- **Task brief**:
Word for word, transcribe the lines below and drop the pictures.

Segment Open

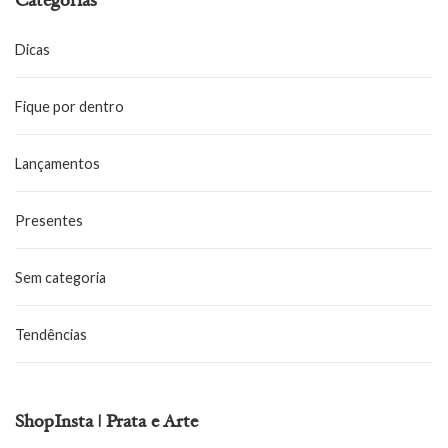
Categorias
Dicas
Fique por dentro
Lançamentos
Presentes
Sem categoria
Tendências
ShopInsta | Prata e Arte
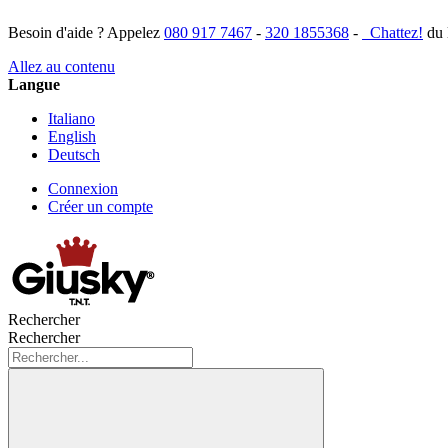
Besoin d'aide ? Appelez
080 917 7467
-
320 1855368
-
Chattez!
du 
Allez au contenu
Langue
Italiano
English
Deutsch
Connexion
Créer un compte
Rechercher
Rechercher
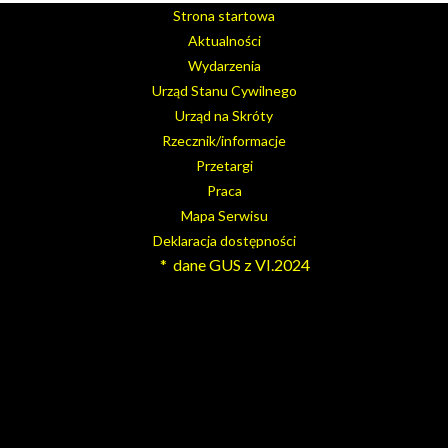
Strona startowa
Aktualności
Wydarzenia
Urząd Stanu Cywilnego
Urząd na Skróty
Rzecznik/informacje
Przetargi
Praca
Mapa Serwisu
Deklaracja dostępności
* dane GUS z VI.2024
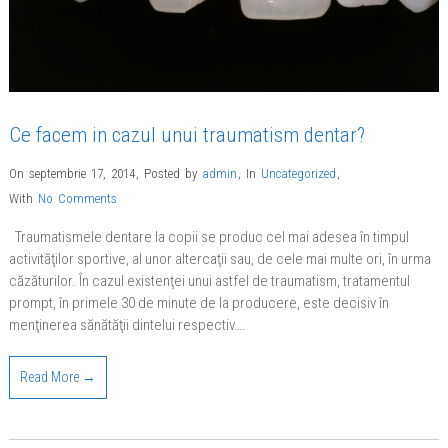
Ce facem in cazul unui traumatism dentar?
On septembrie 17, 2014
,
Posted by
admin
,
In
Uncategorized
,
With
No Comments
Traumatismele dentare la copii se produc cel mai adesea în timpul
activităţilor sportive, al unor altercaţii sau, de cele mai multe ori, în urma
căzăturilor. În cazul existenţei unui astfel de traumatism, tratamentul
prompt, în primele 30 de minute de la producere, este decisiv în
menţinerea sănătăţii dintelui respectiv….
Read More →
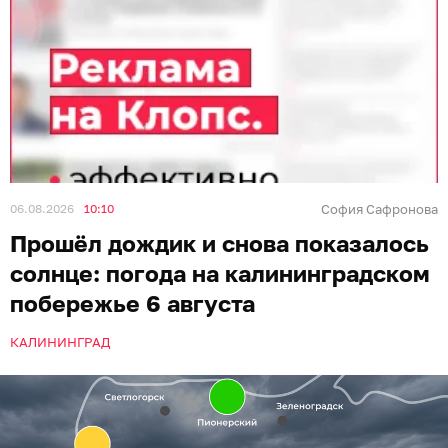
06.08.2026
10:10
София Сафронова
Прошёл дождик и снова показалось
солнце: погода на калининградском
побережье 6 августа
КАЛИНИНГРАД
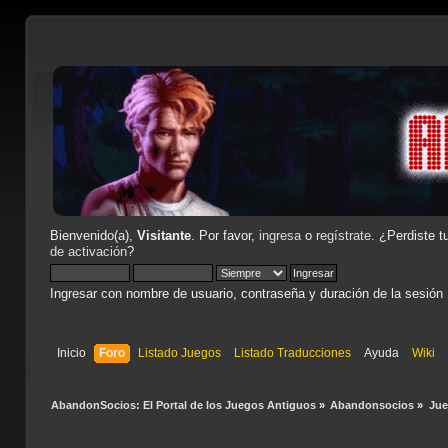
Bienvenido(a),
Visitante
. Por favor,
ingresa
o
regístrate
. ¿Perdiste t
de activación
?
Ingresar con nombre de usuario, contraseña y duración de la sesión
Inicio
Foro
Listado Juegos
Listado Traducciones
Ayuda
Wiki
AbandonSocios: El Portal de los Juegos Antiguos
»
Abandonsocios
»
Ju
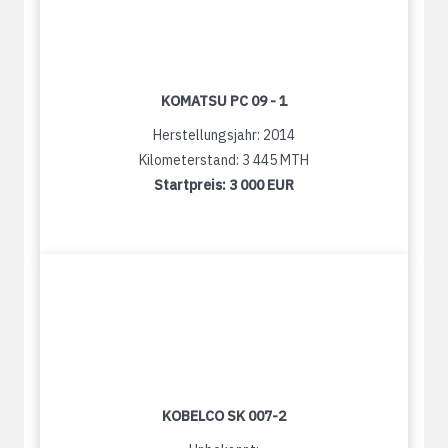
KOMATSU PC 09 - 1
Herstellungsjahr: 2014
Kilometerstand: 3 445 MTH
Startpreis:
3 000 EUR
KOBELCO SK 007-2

Segment Closed

- **Result below**:
Categorias
Dicas
Fique por dentro
Lançamentos
Presentes
Sem categoria
Tendências
ShopInsta | Prata e Arte
Besoin d'aide ? Appelez
080 917 7467
-
320 1855368
-
Chattez!
du 
Allez au contenu
Langue
Italiano
English
Deutsch
Connexion
Créer un compte
Rechercher
Rechercher
Strona startowa
Aktualności
Wydarzenia
Urząd Stanu Cywilnego
Urząd na Skróty
Rzecznik/informacje
Przetargi
Praca
Mapa Serwisu
Deklaracja dostępności
* dane GUS z VI.2024
Ce facem in cazul unui traumatism dentar?
On septembrie 17, 2014
,
Posted by
admin
,
In
Uncategorized
,
With
No Comments
Traumatismele dentare la copii se produc cel mai adesea în timpul
activităţilor sportive, al unor altercaţii sau, de cele mai multe ori, în urma
căzăturilor. În cazul existenţei unui astfel de traumatism, tratamentul
prompt, în primele 30 de minute de la producere, este decisiv în
menţinerea sănătăţii dintelui respectiv….
Read More →
06.08.2026
10:10
София Сафронова
Прошёл дождик и снова показалось
солнце: погода на калининградском
побережье 6 августа
КАЛИНИНГРАД
Bienvenido(a),
Visitante
. Por favor,
ingresa
o
regístrate
. ¿Perdiste t
de activación
?
Ingresar con nombre de usuario, contraseña y duración de la sesión
Inicio
Foro
Listado Juegos
Listado Traducciones
Ayuda
Wiki
AbandonSocios: El Portal de los Juegos Antiguos
»
Abandonsocios
»
Ju
KOMATSU PC 09 - 1
Herstellungsjahr: 2014
Kilometerstand: 3 445 MTH
Startpreis:
3 000 EUR
KOBELCO SK 007-2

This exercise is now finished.